## Problem description
Repeat all entries word for word; skip images.

Stored data
☆ ☆ ☆

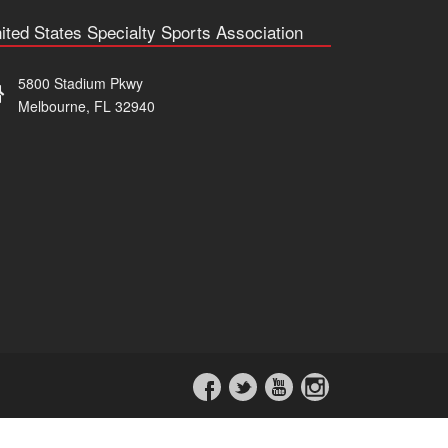
ited States Specialty Sports Association
5800 Stadium Pkwy
Melbourne, FL 32940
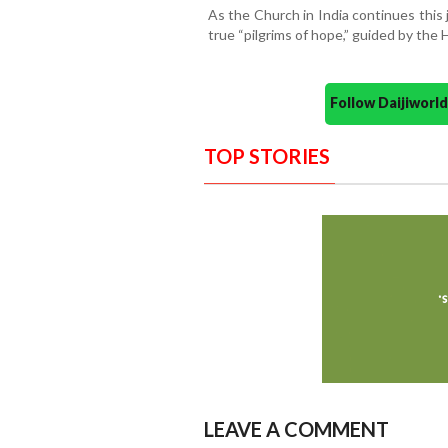
As the Church in India continues this 
true “pilgrims of hope,” guided by the 
Follow Daijiwor
TOP STORIES
LEAVE A COMMENT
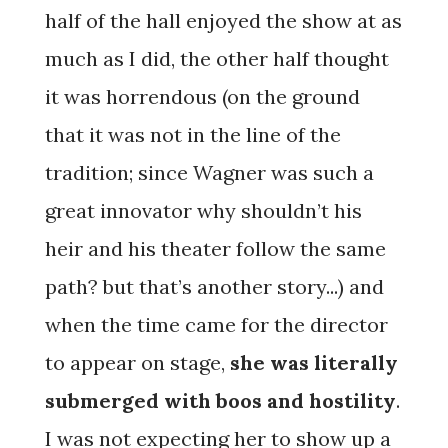
half of the hall enjoyed the show at as
much as I did, the other half thought
it was horrendous (on the ground
that it was not in the line of the
tradition; since Wagner was such a
great innovator why shouldn’t his
heir and his theater follow the same
path? but that’s another story...) and
when the time came for the director
to appear on stage,
she was literally
submerged with boos and hostility
.
I was not expecting her to show up a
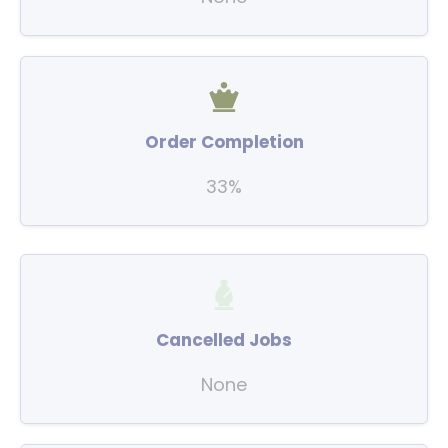
Order Completion
33%
Cancelled Jobs
None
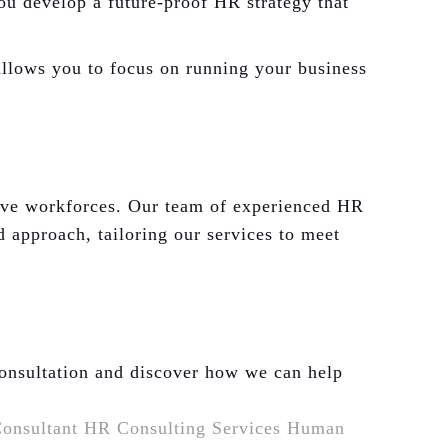
ou develop a future-proof HR strategy that
llows you to focus on running your business
ive workforces. Our team of experienced HR
d approach, tailoring our services to meet
consultation and discover how we can help
onsultant
HR Consulting Services
Human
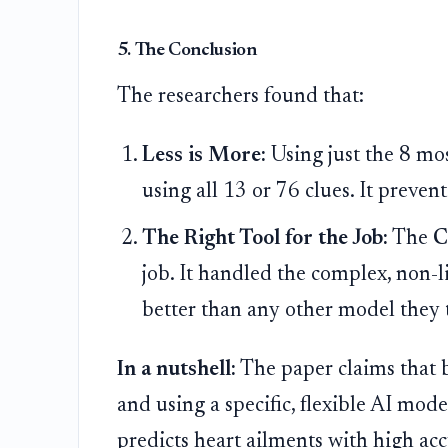
5. The Conclusion
The researchers found that:
Less is More:
Using just the 8 mos
using all 13 or 76 clues. It preve
The Right Tool for the Job:
The
C
job. It handled the complex, non-
better than any other model they 
In a nutshell:
The paper claims that b
and using a specific, flexible AI mod
predicts heart ailments with high acc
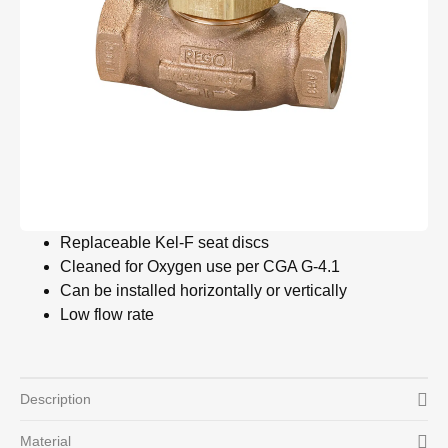
Replaceable Kel-F seat discs
Cleaned for Oxygen use per CGA G-4.1
Can be installed horizontally or vertically
Low flow rate
Description
Material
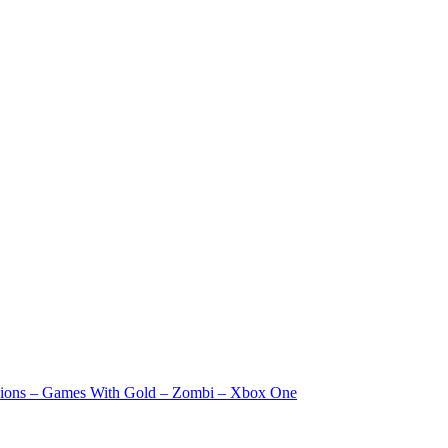
ssions – Games With Gold – Zombi – Xbox One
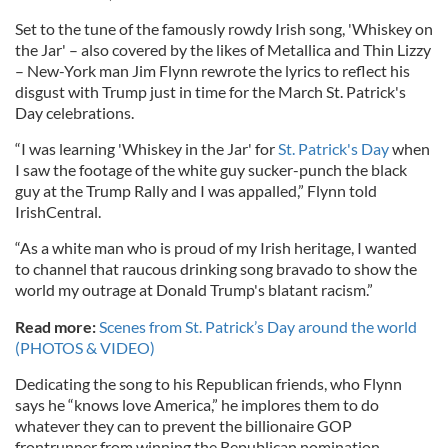
Set to the tune of the famously rowdy Irish song, 'Whiskey on
the Jar' – also covered by the likes of Metallica and Thin Lizzy
– New-York man Jim Flynn rewrote the lyrics to reflect his
disgust with Trump just in time for the March St. Patrick's
Day celebrations.
“I was learning 'Whiskey in the Jar' for
St. Patrick's Day
when
I saw the footage of the white guy sucker-punch the black
guy at the Trump Rally and I was appalled,” Flynn told
IrishCentral.
“As a white man who is proud of my Irish heritage, I wanted
to channel that raucous drinking song bravado to show the
world my outrage at Donald Trump's blatant racism.”
Read more:
Scenes from St. Patrick’s Day around the world
(PHOTOS & VIDEO)
Dedicating the song to his Republican friends, who Flynn
says he “knows love America,” he implores them to do
whatever they can to prevent the billionaire GOP
frontrunner from winning the Republican nomination.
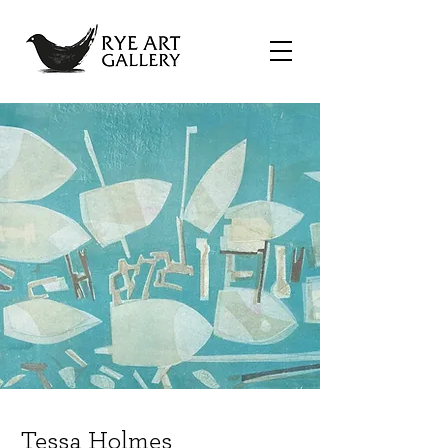
Tessa Holmes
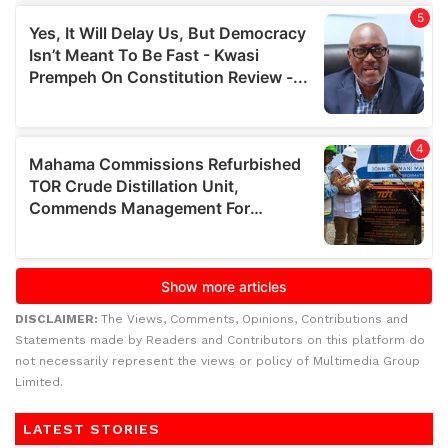
DISCLAIMER:
The Views, Comments, Opinions, Contributions and
Statements made by Readers and Contributors on this platform do
not necessarily represent the views or policy of Multimedia Group
Limited.
LATEST STORIES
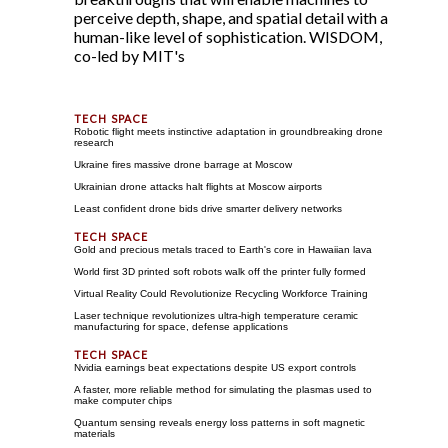
perceive depth, shape, and spatial detail with a
human-like level of sophistication. WISDOM,
co-led by MIT's
Robotic flight meets instinctive adaptation in groundbreaking drone
research
Ukraine fires massive drone barrage at Moscow
Ukrainian drone attacks halt flights at Moscow airports
Least confident drone bids drive smarter delivery networks
Gold and precious metals traced to Earth's core in Hawaiian lava
World first 3D printed soft robots walk off the printer fully formed
Virtual Reality Could Revolutionize Recycling Workforce Training
Laser technique revolutionizes ultra-high temperature ceramic
manufacturing for space, defense applications
Nvidia earnings beat expectations despite US export controls
A faster, more reliable method for simulating the plasmas used to
make computer chips
Quantum sensing reveals energy loss patterns in soft magnetic
materials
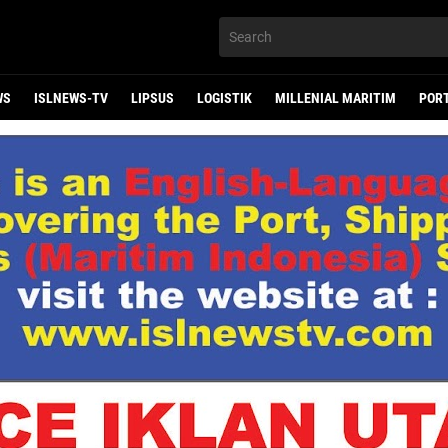
WS
ISLNEWS-TV
LIPSUS
LOGISTIK
MILLENIAL MARITIM
POR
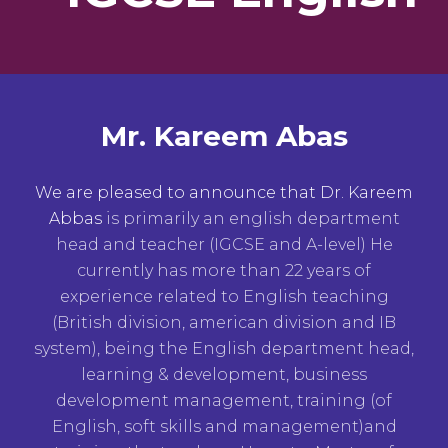
Mr. Kareem Abas
We are pleased to announce that Dr. Kareem
Abbas
is primarily an english department
head and teacher (IGCSE and A-level) He
currently has more than 22 years of
experience related to English teaching
(British division, american division and IB
system), being the English department head,
learning & development, business
development management, training (of
English, soft skills and management)and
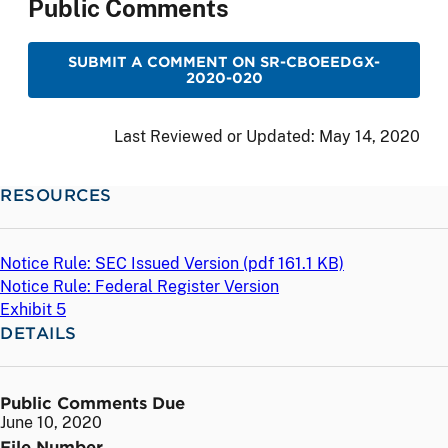
Public Comments
SUBMIT A COMMENT ON SR-CBOEEDGX-
2020-020
Last Reviewed or Updated:
May 14, 2020
RESOURCES
Notice Rule: SEC Issued Version (
pdf
161.1 KB)
Notice Rule: Federal Register Version
Exhibit 5
DETAILS
Public Comments Due
June 10, 2020
File Number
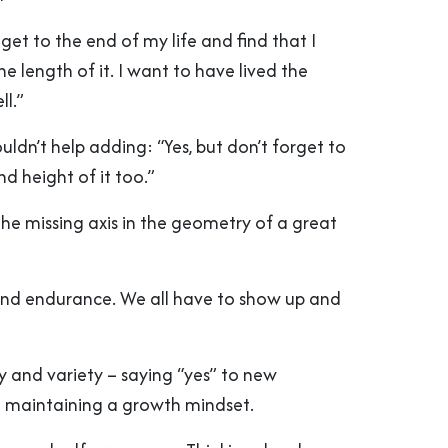
 get to the end of my life and find that I
he length of it. I want to have lived the
ll.”
uldn’t help adding: “Yes, but don’t forget to
nd height of it too.”
the missing axis in the geometry of a great
and endurance. We all have to show up and
ty and variety – saying “yes” to new
 maintaining a growth mindset.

☆ ☆ ☆

## Worked solution
ited States Specialty Sports Association
5800 Stadium Pkwy
Melbourne, FL 32940
As the Church in India continues this 
true “pilgrims of hope,” guided by the 
Follow Daijiwor
TOP STORIES
LEAVE A COMMENT
half of the hall enjoyed the show at as
much as I did, the other half thought
it was horrendous (on the ground
that it was not in the line of the
tradition; since Wagner was such a
great innovator why shouldn’t his
heir and his theater follow the same
path? but that’s another story...) and
when the time came for the director
to appear on stage,
she was literally
submerged with boos and hostility
.
I was not expecting her to show up a
Order Completion
33%
Cancelled Jobs
None
ou develop a future-proof HR strategy that
llows you to focus on running your business
ive workforces. Our team of experienced HR
d approach, tailoring our services to meet
consultation and discover how we can help
onsultant
HR Consulting Services
Human
5. The Conclusion
The researchers found that:
Less is More:
Using just the 8 mos
using all 13 or 76 clues. It preve
The Right Tool for the Job:
The
C
job. It handled the complex, non-
better than any other model they 
In a nutshell:
The paper claims that b
and using a specific, flexible AI mod
predicts heart ailments with high acc
Replaceable Kel-F seat discs
Cleaned for Oxygen use per CGA G-4.1
Can be installed horizontally or vertically
Low flow rate
Description
Material
ssions – Games With Gold – Zombi – Xbox One
Set to the tune of the famously rowdy Irish song, 'Whiskey on
the Jar' – also covered by the likes of Metallica and Thin Lizzy
– New-York man Jim Flynn rewrote the lyrics to reflect his
disgust with Trump just in time for the March St. Patrick's
Day celebrations.
“I was learning 'Whiskey in the Jar' for
St. Patrick's Day
when
I saw the footage of the white guy sucker-punch the black
guy at the Trump Rally and I was appalled,” Flynn told
IrishCentral.
“As a white man who is proud of my Irish heritage, I wanted
to channel that raucous drinking song bravado to show the
world my outrage at Donald Trump's blatant racism.”
Read more:
Scenes from St. Patrick’s Day around the world
(PHOTOS & VIDEO)
Dedicating the song to his Republican friends, who Flynn
says he “knows love America,” he implores them to do
whatever they can to prevent the billionaire GOP
frontrunner from winning the Republican nomination.
Tessa Holmes
DISCLAIMER:
The Views, Comments, Opinions, Contributions and
Statements made by Readers and Contributors on this platform do
not necessarily represent the views or policy of Multimedia Group
Limited.
LATEST STORIES
perceive depth, shape, and spatial detail with a
human-like level of sophistication. WISDOM,
co-led by MIT's
Robotic flight meets instinctive adaptation in groundbreaking drone
research
Ukraine fires massive drone barrage at Moscow
Ukrainian drone attacks halt flights at Moscow airports
Least confident drone bids drive smarter delivery networks
Gold and precious metals traced to Earth's core in Hawaiian lava
World first 3D printed soft robots walk off the printer fully formed
Virtual Reality Could Revolutionize Recycling Workforce Training
Laser technique revolutionizes ultra-high temperature ceramic
manufacturing for space, defense applications
Nvidia earnings beat expectations despite US export controls
A faster, more reliable method for simulating the plasmas used to
make computer chips
Quantum sensing reveals energy loss patterns in soft magnetic
materials
WS
ISLNEWS-TV
LIPSUS
LOGISTIK
MILLENIAL MARITIM
POR
Mr. Kareem Abas
We are pleased to announce that Dr. Kareem
Abbas
is primarily an english department
head and teacher (IGCSE and A-level) He
currently has more than 22 years of
experience related to English teaching
(British division, american division and IB
system), being the English department head,
learning & development, business
development management, training (of
English, soft skills and management)and
Public Comments
SUBMIT A COMMENT ON SR-CBOEEDGX-
2020-020
Last Reviewed or Updated:
May 14, 2020
RESOURCES
Notice Rule: SEC Issued Version (
pdf
161.1 KB)
Notice Rule: Federal Register Version
Exhibit 5
DETAILS
Public Comments Due
June 10, 2020
File Number
 get to the end of my life and find that I
he length of it. I want to have lived the
ll.”
uldn’t help adding: “Yes, but don’t forget to
nd height of it too.”
the missing axis in the geometry of a great
and endurance. We all have to show up and
ty and variety – saying “yes” to new
 maintaining a growth mindset.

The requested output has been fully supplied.